Extreme fire behavior and lightning storms predicted this weekend

Firefighters set up sprinklers on Trail of the Cedars as a precautionary measure. (NPS Photo)

WEST GLACIER, MT. – No new overnight backcountry permits are being issued at this time due to developing critical fire weather conditions.

Isolated dry thunderstorms are possible tonight and Saturday, followed by gusty winds Saturday afternoon into Sunday associated with a cold front passage.

The park is currently fighting three large fires and is preparing for the potential of a fourth, the Kenow Fire coming down from Canada near Goat Haunt.

There are no backcountry evacuations at this time, and there is no immediate threat at this time to backcountry users.

Rain for Rent set up along Snyder Creek in the Lake McDonald Lodge area on 9/8/2017 (NPS Photo)

The intent of this action is to reduce the number of people overnighting in the backcountry. In the event of a new fire start or rapid growth of existing fires, the park has significantly fewer resources available, due to ongoing fire operations, to assist a large number of people out of the backcountry.

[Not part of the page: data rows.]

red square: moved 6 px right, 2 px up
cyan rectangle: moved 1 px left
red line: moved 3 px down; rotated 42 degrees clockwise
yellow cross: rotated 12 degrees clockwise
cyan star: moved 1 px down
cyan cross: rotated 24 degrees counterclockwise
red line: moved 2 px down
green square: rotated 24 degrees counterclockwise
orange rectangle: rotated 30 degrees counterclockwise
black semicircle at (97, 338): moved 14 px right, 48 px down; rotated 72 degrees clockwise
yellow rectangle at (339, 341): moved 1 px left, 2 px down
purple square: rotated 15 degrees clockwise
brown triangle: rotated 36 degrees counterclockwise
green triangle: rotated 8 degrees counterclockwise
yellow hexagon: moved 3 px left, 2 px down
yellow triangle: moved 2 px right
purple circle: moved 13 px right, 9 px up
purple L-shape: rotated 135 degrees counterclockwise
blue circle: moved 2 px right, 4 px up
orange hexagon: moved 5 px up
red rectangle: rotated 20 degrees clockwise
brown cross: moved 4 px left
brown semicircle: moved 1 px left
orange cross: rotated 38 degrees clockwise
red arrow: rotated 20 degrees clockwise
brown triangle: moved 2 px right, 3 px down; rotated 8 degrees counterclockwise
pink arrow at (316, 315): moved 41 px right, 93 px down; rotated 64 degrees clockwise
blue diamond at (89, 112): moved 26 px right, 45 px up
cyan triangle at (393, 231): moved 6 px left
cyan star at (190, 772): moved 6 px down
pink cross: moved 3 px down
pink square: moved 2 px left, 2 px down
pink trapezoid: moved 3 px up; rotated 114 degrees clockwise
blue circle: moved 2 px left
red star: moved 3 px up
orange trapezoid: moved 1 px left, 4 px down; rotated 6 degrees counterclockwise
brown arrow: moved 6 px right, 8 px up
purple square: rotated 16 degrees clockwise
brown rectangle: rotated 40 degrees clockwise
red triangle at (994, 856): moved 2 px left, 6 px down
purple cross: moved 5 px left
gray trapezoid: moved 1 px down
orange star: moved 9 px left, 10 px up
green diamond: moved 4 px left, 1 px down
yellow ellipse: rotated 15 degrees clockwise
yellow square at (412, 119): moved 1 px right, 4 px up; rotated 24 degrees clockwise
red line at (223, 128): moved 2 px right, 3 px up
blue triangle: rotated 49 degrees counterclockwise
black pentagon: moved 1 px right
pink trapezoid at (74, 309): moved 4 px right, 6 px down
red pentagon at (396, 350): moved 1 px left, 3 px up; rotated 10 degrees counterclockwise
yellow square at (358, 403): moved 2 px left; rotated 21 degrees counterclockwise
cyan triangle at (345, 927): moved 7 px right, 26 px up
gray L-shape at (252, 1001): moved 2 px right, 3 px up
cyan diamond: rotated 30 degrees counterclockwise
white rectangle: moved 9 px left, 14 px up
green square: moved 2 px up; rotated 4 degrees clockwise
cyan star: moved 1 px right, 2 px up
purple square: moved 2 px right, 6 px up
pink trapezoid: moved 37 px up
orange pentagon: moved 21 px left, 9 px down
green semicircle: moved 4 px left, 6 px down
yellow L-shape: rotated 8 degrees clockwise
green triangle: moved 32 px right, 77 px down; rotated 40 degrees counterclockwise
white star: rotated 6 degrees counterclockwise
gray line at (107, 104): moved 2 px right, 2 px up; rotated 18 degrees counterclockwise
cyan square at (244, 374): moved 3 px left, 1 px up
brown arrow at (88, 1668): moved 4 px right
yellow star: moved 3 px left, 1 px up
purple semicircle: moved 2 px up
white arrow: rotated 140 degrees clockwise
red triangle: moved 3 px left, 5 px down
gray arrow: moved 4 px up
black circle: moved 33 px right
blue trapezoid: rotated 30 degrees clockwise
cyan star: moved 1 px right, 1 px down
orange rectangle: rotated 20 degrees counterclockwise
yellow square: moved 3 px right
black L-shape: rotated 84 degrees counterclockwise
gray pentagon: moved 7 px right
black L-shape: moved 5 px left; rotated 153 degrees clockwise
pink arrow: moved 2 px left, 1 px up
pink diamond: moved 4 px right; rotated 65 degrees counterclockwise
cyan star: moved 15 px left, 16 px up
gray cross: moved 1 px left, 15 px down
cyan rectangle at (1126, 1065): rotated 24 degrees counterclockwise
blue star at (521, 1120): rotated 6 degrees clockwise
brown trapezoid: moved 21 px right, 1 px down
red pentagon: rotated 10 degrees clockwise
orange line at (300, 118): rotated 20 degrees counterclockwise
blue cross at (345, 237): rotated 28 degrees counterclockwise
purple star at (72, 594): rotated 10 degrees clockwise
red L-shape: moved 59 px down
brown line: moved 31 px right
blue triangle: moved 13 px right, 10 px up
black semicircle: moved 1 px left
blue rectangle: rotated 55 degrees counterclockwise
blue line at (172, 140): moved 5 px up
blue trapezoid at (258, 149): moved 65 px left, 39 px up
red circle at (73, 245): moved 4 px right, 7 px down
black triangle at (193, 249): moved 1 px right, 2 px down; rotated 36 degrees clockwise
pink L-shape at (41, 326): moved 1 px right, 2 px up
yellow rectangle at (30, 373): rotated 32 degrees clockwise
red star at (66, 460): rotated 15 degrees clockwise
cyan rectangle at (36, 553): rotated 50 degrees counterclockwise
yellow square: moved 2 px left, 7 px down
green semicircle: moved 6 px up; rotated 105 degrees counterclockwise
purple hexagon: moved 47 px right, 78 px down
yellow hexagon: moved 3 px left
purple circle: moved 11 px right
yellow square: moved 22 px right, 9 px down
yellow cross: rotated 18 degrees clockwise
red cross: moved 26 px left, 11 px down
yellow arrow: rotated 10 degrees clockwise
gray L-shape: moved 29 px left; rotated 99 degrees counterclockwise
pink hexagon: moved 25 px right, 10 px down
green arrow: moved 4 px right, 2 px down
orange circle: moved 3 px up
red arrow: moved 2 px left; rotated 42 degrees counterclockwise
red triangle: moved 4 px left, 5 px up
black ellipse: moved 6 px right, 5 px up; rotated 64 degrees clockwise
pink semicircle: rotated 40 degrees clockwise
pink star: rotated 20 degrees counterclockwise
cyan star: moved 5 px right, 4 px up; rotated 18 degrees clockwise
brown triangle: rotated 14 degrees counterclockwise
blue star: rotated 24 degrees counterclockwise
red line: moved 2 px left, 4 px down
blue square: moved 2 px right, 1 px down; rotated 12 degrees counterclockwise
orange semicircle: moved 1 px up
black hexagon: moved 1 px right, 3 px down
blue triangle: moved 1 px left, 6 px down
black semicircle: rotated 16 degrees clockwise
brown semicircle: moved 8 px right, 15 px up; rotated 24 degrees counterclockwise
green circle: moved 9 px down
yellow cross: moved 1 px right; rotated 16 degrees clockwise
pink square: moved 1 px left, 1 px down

The duration that no new overnight backcountry permits will be issued is unknown due to ongoing dry conditions, extremely high fire behavior, and the extended fire season outlook.

Elder Creek Fire lies on the Montana and British Columbia border, and started on the Canadian side on September 2nd. It is currently 2,055 acres, with 260 acres on the US side. Firefighters have begun implementing structure protection around the Kishenehn Patrol Cabin and surrounding areas.

The Kenow Fire burning in Canada could potentially impact Waterton Lakes National Park and northern portions of Glacier National Park.  As a precaution, firefighters have started on some structure protection in the Goat Haunt area of Glacier National Park.